__PROBLEM DETAILS__:
Lines below containing the word "fiabilité" should be copied out.

__RAW DATA__:
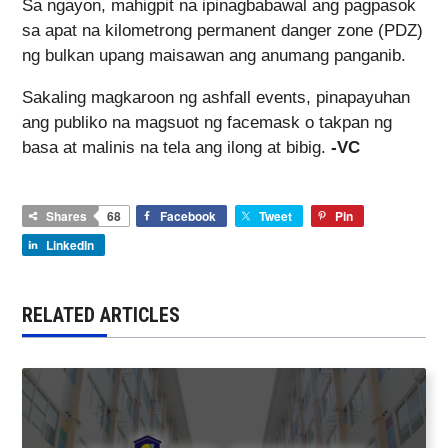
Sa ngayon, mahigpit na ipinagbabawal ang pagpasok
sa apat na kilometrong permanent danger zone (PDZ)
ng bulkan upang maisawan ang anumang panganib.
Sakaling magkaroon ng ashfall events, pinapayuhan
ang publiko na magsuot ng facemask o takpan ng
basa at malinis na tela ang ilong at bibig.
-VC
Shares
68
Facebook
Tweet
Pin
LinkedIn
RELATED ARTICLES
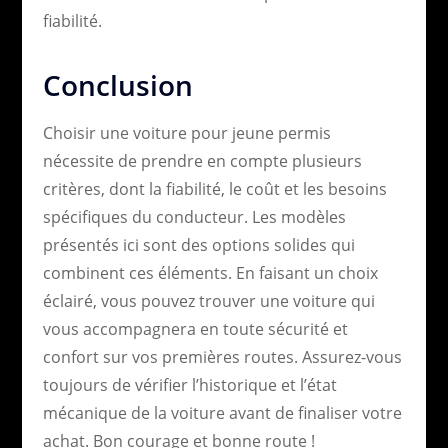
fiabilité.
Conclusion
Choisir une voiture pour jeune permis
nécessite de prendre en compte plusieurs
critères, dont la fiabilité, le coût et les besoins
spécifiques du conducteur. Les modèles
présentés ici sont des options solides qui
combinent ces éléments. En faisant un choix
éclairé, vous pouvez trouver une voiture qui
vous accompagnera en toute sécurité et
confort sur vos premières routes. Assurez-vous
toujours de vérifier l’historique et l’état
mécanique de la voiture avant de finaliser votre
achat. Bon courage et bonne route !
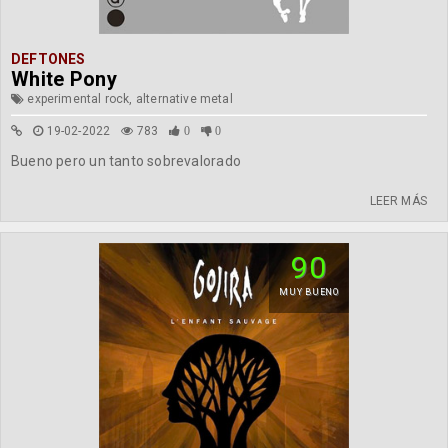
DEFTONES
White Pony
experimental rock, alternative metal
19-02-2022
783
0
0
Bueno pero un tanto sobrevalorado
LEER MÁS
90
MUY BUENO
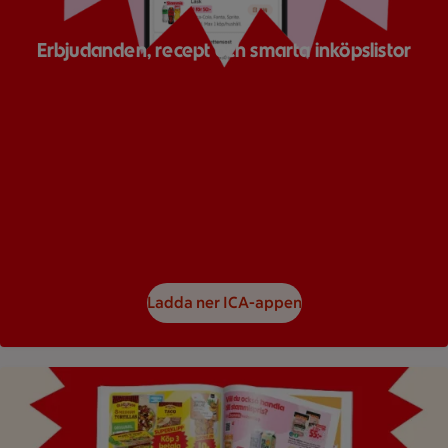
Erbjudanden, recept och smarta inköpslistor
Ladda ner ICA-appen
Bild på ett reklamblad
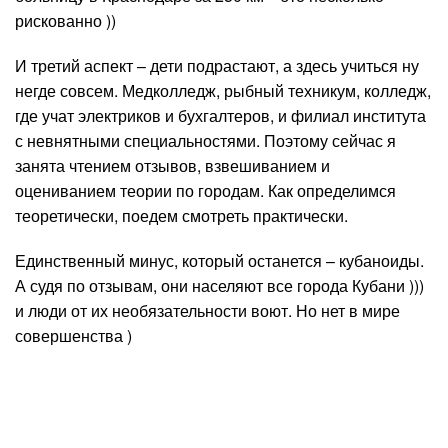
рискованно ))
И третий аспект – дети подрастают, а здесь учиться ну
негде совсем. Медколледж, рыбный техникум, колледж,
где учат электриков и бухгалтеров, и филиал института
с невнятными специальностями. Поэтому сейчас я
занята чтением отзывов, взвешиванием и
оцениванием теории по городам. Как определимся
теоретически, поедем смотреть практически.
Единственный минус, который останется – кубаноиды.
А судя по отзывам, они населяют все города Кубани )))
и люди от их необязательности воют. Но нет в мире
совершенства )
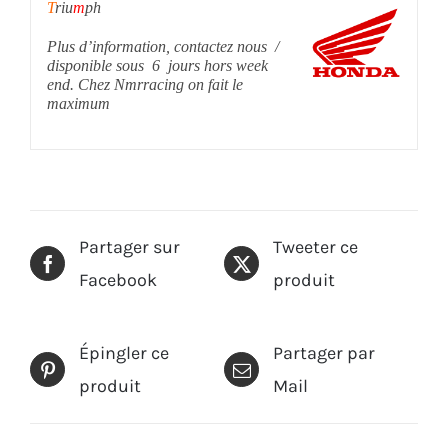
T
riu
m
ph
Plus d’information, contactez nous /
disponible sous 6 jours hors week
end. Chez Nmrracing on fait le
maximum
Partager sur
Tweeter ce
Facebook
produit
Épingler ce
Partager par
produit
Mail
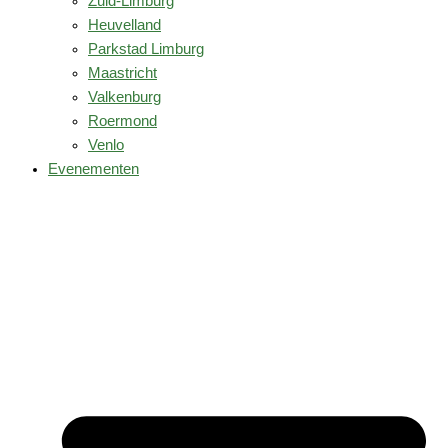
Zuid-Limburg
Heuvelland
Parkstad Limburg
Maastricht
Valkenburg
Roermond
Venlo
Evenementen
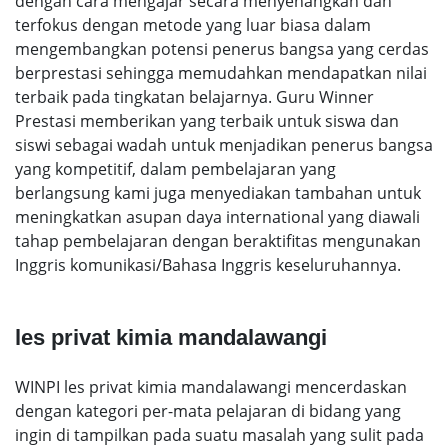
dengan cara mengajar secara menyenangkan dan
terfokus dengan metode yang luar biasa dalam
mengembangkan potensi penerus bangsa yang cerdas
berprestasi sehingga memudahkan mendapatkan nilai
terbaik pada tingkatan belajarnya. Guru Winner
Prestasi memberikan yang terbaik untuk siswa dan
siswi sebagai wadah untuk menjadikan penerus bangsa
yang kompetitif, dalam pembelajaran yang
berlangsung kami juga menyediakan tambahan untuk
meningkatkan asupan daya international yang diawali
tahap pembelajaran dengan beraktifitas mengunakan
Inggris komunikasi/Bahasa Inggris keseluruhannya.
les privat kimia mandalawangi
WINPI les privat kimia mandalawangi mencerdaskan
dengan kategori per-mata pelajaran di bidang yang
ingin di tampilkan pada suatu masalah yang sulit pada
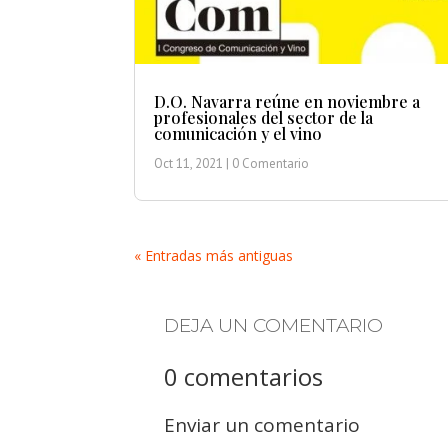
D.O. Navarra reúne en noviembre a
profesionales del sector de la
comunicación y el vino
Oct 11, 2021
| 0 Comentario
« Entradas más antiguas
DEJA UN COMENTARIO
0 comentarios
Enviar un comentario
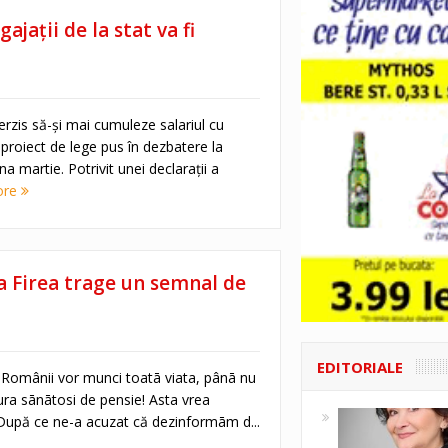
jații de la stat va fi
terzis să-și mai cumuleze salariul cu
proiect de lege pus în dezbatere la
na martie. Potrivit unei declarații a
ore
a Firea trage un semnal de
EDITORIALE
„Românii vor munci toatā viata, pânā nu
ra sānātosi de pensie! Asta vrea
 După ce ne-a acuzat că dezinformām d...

__EXERCISE SOLUTION__:
fiabilité.
critères, dont la fiabilité, le coût et les besoins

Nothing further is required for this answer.